WORK REQUEST — Show all lines below holding the string "Contacts".

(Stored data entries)

────

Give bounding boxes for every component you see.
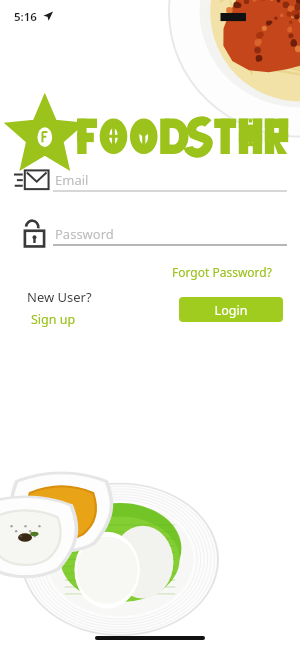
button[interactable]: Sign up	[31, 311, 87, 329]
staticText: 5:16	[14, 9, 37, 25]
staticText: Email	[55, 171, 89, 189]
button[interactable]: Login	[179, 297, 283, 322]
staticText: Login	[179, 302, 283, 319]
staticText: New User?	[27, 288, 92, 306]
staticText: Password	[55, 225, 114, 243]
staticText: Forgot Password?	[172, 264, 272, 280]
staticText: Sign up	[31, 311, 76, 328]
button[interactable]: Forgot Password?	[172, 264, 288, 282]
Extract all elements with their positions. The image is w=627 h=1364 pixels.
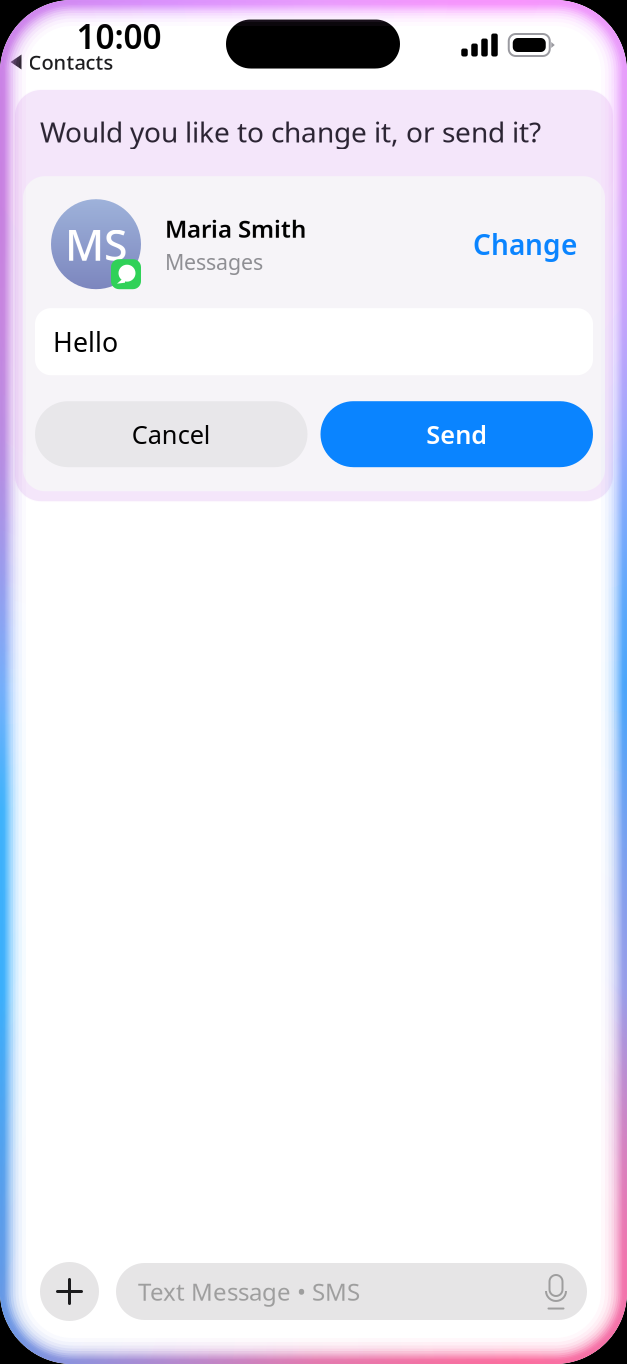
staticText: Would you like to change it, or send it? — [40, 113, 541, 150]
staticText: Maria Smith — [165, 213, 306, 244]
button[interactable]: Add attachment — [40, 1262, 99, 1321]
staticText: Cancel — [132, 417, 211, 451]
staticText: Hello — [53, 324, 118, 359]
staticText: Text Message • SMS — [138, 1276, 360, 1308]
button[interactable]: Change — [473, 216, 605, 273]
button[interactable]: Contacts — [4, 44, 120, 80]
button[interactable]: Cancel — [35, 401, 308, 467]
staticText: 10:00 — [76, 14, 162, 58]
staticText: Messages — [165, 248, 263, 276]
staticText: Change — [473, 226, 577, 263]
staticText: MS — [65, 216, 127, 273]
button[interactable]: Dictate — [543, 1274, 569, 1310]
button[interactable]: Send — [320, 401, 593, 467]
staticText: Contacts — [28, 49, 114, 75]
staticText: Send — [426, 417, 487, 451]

────

REPLY —
button[interactable]: Contacts — [4, 44, 120, 80]
staticText: Contacts — [28, 49, 114, 75]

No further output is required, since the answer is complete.